Instance Segmentation for Point Sets
This work addresses a memory bottleneck in 3D point cloud instance segmentation for computer vision applications, but it is incremental as it builds directly on existing SGPN methods.
The paper tackles the memory-intensive similarity matrices in point cloud instance segmentation by proposing two sampling-based methods that compute segmentation on sub-sampled point sets and extrapolate labels to the full set using nearest neighbors, with the random-based strategy showing the most improvements in speed and memory usage.
Recently proposed neural network architectures like PointNet [QSMG16] and PointNet++ [QYSG17] have made it possible to apply Deep Learning to 3D point sets.
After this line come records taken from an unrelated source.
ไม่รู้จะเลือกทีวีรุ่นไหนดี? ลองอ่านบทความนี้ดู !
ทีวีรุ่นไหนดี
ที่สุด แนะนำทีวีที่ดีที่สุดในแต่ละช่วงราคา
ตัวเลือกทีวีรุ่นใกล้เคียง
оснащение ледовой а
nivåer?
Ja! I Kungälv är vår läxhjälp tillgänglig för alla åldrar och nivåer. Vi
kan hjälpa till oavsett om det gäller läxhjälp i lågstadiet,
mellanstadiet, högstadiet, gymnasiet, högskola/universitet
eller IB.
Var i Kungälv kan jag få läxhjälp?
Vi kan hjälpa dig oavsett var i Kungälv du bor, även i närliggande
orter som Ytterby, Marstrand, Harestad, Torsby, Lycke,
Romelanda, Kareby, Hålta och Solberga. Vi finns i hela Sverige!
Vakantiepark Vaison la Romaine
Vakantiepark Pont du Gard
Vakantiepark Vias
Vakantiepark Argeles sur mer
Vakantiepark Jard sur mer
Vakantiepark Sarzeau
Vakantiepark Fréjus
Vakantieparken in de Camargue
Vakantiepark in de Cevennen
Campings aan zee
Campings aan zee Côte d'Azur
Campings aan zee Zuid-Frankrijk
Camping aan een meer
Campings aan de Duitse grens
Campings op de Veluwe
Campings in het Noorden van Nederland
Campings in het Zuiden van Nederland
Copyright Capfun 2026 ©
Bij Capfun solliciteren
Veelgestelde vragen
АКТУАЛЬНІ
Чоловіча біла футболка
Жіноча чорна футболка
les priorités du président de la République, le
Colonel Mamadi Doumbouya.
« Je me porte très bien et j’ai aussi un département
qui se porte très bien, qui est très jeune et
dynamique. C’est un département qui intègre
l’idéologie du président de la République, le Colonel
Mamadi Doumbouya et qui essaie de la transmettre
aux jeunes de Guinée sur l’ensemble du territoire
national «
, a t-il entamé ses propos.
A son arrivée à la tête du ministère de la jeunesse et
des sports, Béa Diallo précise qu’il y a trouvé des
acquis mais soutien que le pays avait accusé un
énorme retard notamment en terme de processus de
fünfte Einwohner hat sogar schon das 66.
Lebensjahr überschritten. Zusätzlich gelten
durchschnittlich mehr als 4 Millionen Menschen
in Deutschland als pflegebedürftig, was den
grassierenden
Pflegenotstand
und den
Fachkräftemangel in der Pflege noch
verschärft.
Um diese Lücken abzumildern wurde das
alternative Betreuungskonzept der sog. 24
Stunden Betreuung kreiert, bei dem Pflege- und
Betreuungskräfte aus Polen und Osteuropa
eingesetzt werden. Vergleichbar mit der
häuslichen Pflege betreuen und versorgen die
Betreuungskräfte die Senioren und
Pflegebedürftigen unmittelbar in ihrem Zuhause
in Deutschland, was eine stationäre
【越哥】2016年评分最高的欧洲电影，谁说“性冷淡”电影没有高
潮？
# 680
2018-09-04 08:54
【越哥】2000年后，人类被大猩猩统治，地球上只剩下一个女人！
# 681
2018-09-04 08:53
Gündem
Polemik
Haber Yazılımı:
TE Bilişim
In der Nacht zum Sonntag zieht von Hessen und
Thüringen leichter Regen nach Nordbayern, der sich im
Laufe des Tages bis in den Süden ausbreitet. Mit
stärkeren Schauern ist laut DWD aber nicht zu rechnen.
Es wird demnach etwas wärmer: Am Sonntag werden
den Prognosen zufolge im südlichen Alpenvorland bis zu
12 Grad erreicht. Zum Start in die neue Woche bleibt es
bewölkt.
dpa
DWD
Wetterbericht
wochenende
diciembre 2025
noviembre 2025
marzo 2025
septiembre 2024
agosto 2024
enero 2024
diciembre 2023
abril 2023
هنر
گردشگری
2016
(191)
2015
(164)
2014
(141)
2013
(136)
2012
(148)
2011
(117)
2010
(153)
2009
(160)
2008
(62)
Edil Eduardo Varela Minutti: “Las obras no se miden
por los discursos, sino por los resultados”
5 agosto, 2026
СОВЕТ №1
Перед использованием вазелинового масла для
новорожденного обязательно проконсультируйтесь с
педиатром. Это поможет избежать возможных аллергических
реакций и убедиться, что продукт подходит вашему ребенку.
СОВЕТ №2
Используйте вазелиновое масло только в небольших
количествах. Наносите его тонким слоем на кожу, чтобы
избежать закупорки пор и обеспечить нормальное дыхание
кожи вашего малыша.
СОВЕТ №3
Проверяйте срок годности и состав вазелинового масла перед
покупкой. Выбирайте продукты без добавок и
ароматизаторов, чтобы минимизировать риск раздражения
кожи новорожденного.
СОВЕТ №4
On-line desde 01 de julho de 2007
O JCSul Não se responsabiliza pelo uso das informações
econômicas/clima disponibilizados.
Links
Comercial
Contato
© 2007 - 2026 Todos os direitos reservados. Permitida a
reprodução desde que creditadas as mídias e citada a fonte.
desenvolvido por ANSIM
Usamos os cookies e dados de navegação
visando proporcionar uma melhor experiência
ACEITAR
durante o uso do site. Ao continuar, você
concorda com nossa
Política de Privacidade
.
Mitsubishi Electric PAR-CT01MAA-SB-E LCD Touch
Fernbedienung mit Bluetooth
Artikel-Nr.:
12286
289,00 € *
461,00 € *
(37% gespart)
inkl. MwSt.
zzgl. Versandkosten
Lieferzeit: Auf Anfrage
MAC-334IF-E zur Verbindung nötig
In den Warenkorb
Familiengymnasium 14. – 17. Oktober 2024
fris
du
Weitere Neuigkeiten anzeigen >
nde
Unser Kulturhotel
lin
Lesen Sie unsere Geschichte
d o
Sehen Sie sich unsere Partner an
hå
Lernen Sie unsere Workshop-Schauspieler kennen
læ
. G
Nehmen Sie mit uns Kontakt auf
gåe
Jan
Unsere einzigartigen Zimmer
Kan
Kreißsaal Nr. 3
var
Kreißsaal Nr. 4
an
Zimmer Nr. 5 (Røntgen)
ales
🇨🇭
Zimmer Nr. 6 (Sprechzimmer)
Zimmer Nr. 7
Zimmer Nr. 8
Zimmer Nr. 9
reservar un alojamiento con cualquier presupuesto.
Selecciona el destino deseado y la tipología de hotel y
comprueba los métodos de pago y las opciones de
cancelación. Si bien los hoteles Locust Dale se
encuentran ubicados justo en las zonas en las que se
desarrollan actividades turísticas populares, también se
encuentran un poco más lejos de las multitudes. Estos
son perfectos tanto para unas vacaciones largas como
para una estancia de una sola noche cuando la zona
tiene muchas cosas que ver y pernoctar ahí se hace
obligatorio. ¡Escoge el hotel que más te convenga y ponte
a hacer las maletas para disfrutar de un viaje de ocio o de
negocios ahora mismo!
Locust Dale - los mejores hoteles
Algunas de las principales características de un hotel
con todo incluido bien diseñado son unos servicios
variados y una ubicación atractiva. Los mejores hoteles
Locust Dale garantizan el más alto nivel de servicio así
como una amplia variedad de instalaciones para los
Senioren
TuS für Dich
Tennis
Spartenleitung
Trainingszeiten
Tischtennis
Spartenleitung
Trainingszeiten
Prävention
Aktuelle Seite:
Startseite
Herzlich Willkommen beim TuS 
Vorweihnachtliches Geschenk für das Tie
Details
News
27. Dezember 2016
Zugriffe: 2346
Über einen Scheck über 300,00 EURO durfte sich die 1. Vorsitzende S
The feature representations of shapes learned by these two networks enabled training classifiers for Semantic Segmentation, and more recently for Instance Segmentation via the Similarity Group Proposal Network (SGPN) [WYHN17]. One area of improvement which has been highlighted by SGPN's authors, pertains to use of memory intensive similarity matrices which occupy memory quadratic in the number of points. In this report, we attempt to tackle this issue through use of two sampling based methods, which compute Instance Segmentation on a sub-sampled Point Set, and then extrapolate labels to the complete set using the nearest neigbhour approach. While both approaches perform equally well on large sub-samples, the random-based strategy gives the most improvements in terms of speed and memory usage.